Animal rights is the belief that human treatment of animals should be based first and foremost on respect for their rights, not on using them for our purposes. Since that is so far from reality, it is also the belief that human treatment of animals needs to change radically. Its most direct consequence is the moral case for a vegan diet.
Since this remains very much a fringe position, a brief run over some common arguments may be useful.
Why do animals have rights?
Because they are conscious; because they are able to suffer and to be happy, to perceive and to desire, to have ‘a life’. This applies, as far as we know, to the majority of vertebrates – as well as, perhaps, some invertebrates (octopuses and squid are the most strikingly intelligent invertebrates). My position is focused on those animals. I am not interested in defending rights for sea anenomes or animals without brains, who are closer to plants.
Animals, of course, do not have something called “reason”, nor language, nor science or religion or complex societies and thought. But it is simply a self-serving fantasy to imagine that this is the important thing to look for in a being with rights.
Young children do not have these abilities – some adults, with various sorts of mental disabilities, do not have them either. They do not thereby become beings without rights. But the only relevant difference between a very young child and the average mongoose is membership of the species Homo sapiens*. Membership of a species, in abstraction from any of the normal traits and abilities of that species, is an arbitrary basis to apportion rights. Human corpses, after all, are for a while full of human DNA.
*Or perhaps the genus Homo? Would a meat-eater be happy to eat a steak made from Homo habilis, or some other ‘cave-man’?
So do you believe animals have equal value to humans?
I do not believe this is the right question to ask.
Animals have the same basic single right as humans: that when doing things to them we consider the effects on them first, and the effects on others only secondarily. My ‘moral value’ is not that my pain is more important than, less important than, or as important as, other people’s pain – it is that when you do things to my body, things that directly affect me, you prioritise my pain. This is how we treat persons.
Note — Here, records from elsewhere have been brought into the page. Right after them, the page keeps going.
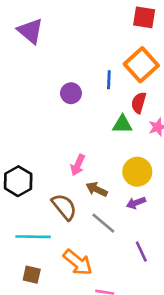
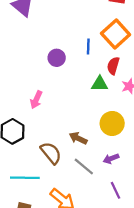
pink arrow: (78, 165) -> (36, 100), moved
purple arrow: (136, 203) -> (111, 159), moved

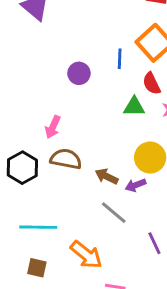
red semicircle: (113, 66) -> (152, 83), turned -42
brown semicircle: (51, 153) -> (66, 159), moved, turned -40
purple arrow: (111, 159) -> (136, 185), moved

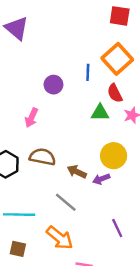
pink arrow: (53, 127) -> (31, 118), moved
gray line: (114, 213) -> (66, 202), moved

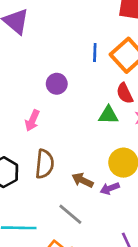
blue line: (88, 72) -> (95, 53), moved
brown semicircle: (42, 157) -> (44, 164), turned 85

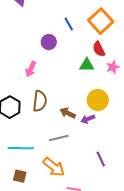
blue line: (95, 53) -> (69, 24), moved, turned -32
gray line: (70, 214) -> (59, 138), turned -54

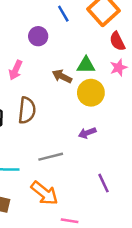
red semicircle: (99, 49) -> (117, 41), moved
yellow circle: (98, 100) -> (91, 93), moved
brown arrow: (68, 113) -> (62, 76), moved

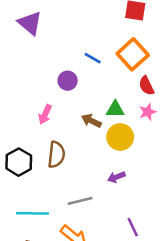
blue line: (63, 14) -> (93, 58), turned -30

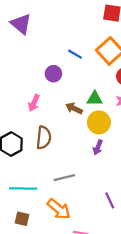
purple arrow: (116, 177) -> (98, 147), moved, turned -48

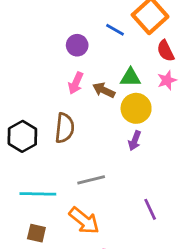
blue line: (75, 54) -> (115, 30), moved
pink arrow: (34, 103) -> (76, 83), moved

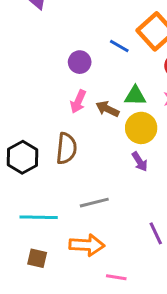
purple arrow: (135, 141) -> (140, 162), turned -54
orange arrow: (84, 221) -> (87, 245), turned -36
The problem in how we treat animals is not that we don’t ‘give their interests sufficient weight’. The problem is that we treat them as property, not persons. We prioritise our desires over theirs completely, even when we are physically ripping them open.
The real value of equality is not in my number being ‘1’ and yours also be ‘1’ (for then how can we be so certain that no-one is ever 0.9 or 1.1?). The value of equality is equal relationships – relationships where neither partner can command or coerce the other, where both partners must treat each other with respect in order to secure each other’s co-operation.
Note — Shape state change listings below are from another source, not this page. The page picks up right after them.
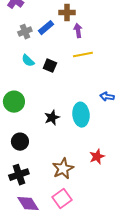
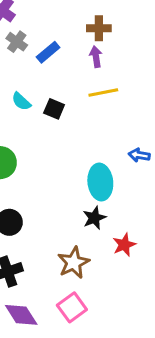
brown cross: (67, 13) -> (99, 28), moved
gray cross: (25, 32) -> (17, 42), moved, turned -32
black star: (52, 118) -> (94, 218), moved

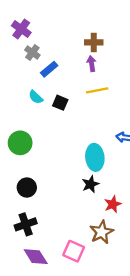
blue rectangle: (48, 52) -> (49, 69), moved
brown star: (73, 263) -> (102, 232), moved
pink square: (72, 307) -> (74, 251), turned -30

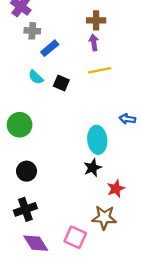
gray cross: (32, 52) -> (32, 31), turned -32
brown star: (102, 232) -> (104, 218), turned 30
That equality is mainly to do with how society works – and animals do not, and to a great extent cannot, be part of human society. So the question of their ‘equality’ is beside the point. The point is simply that they are the type of thing that deserves respect.
What about if animals are caged and killed in better, less cruel conditions?
I do not want us to use animals for our own purposes more humanely. I do not want us to give their interests “greater weight” while we are overriding those interests. I want us to treat them as persons, not as resources. I want us to stop killing, caging, and creating animals as if they were things. As long as this basic set-up remains, the issue of how cruelly animals are treated is secondary.
But animals kill other animals!
If this is meant to cast moral judgement on the animals, it is absurd. Animals are not rational, self-aware creatures to the degree that adult humans are – they are not fit subjects for moral appraisal. More to the point, it is very unlikely that the chickens and cows killed for food by humans ever killed anything. Animals are not a single homogenous mass, nor a collection of ‘species’. They are individuals.
If, on the other hand, the point is just that animals die all the time and we can do nothing about it, then that is true. Any attempt, at the current time, to end “the barbarity of the food chain”, would simply bring about a lifeless desert. We are simply unable to ‘save’ all animals from being eaten.
But the fact that people are dying and we cannot stop it makes no difference to the rightness or wrongness of murder. As morally responsible individuals, we must do what is right, whatever is happening elsewhere. As a morally responsible species, we must do what is right, whatever happens in ‘the wild’.
Maybe in the far future things will be different. In the here and now, all we know is that meat is murder.